As shown in Figure 4, the bubble generating system 03 includes a pressure gauge 301, a flow meter 302, a pressure stabilizing valve 303, a throttle valve 304, an aeration device 305 and a second gas compressor 306; The aeration device 305 can generate air bubbles of different sizes by adjusting the aperture size of the air outlet of the aeration plate; the second gas compressor 306 inputs various gases required for the experiment, thereby generating air with different chemical components in the water tank 01 Bubbles; between the second gas compressor 306 and the aeration device 305 are throttle valve 304, pressure stabilizing valve 303, flowmeter 302, and pressure gauge 301 in sequence.

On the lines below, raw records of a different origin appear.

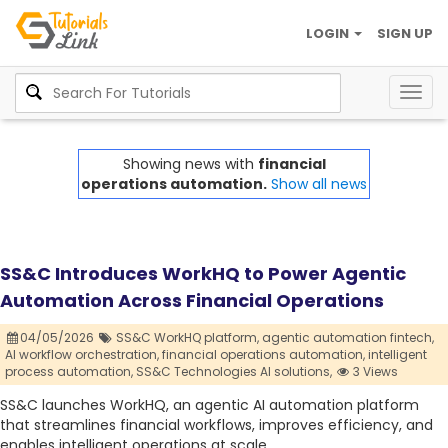
LOGIN
SIGN UP
Togg
navig
Showing news with
financial
operations automation.
Show all news
SS&C Introduces WorkHQ to Power Agentic
Automation Across Financial Operations
04/05/2026
SS&C WorkHQ platform,
agentic automation fintech,
AI workflow orchestration,
financial operations automation,
intelligent
process automation,
SS&C Technologies AI solutions,
3 Views
SS&C launches WorkHQ, an agentic AI automation platform
that streamlines financial workflows, improves efficiency, and
enables intelligent operations at scale.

Through the adjustment of these parts, the airflow speed and size control can be realized, thereby According to the requirements of the experiment, bubbles with specific size, quantity, movement speed and specified chemical composition can be produced;

As shown in Figure 5, the water tank pressure protection system 04 includes a second controller 401, a solenoid valve 402, a pneumatic valve 403, an explosion-proof valve 404, a water container 405 and a third gas compressor 406; wherein the solenoid valve 402 inlet and The water tank 01 is connected, the outlet is connected to the inlet of the pneumatic valve 403, and the second controller 401 and the third air compressor 406 are connected externally; the outlet of the pneumatic valve 403 is connected to the water container 405; the inlet of the explosion-proof valve 404 is connected to the water tank 01 The pipeline between the electromagnetic valve 402 and the outlet is connected to the water container 405; the second controller 401 is equipped with a pressure sensor to measure and display the pressure inside the water tank 01 in real time, which is the pressure at the bottom of the water tank 01; The controller 401 controls the working state of the pressure protection system of the entire water tank 01. If the pressure in the water tank 01 exceeds the preset value, the second controller 401 will send a command, and the third gas compressor 406 will work to generate gas source to act on the pneumatic valve 403 , so that the pneumatic valve 403 is opened to relieve the pressure of the water tank 01; at the same time, the explosion-proof valve 404 plays a double protective role to avoid danger when the pressure of the water tank 01 exceeds the limit.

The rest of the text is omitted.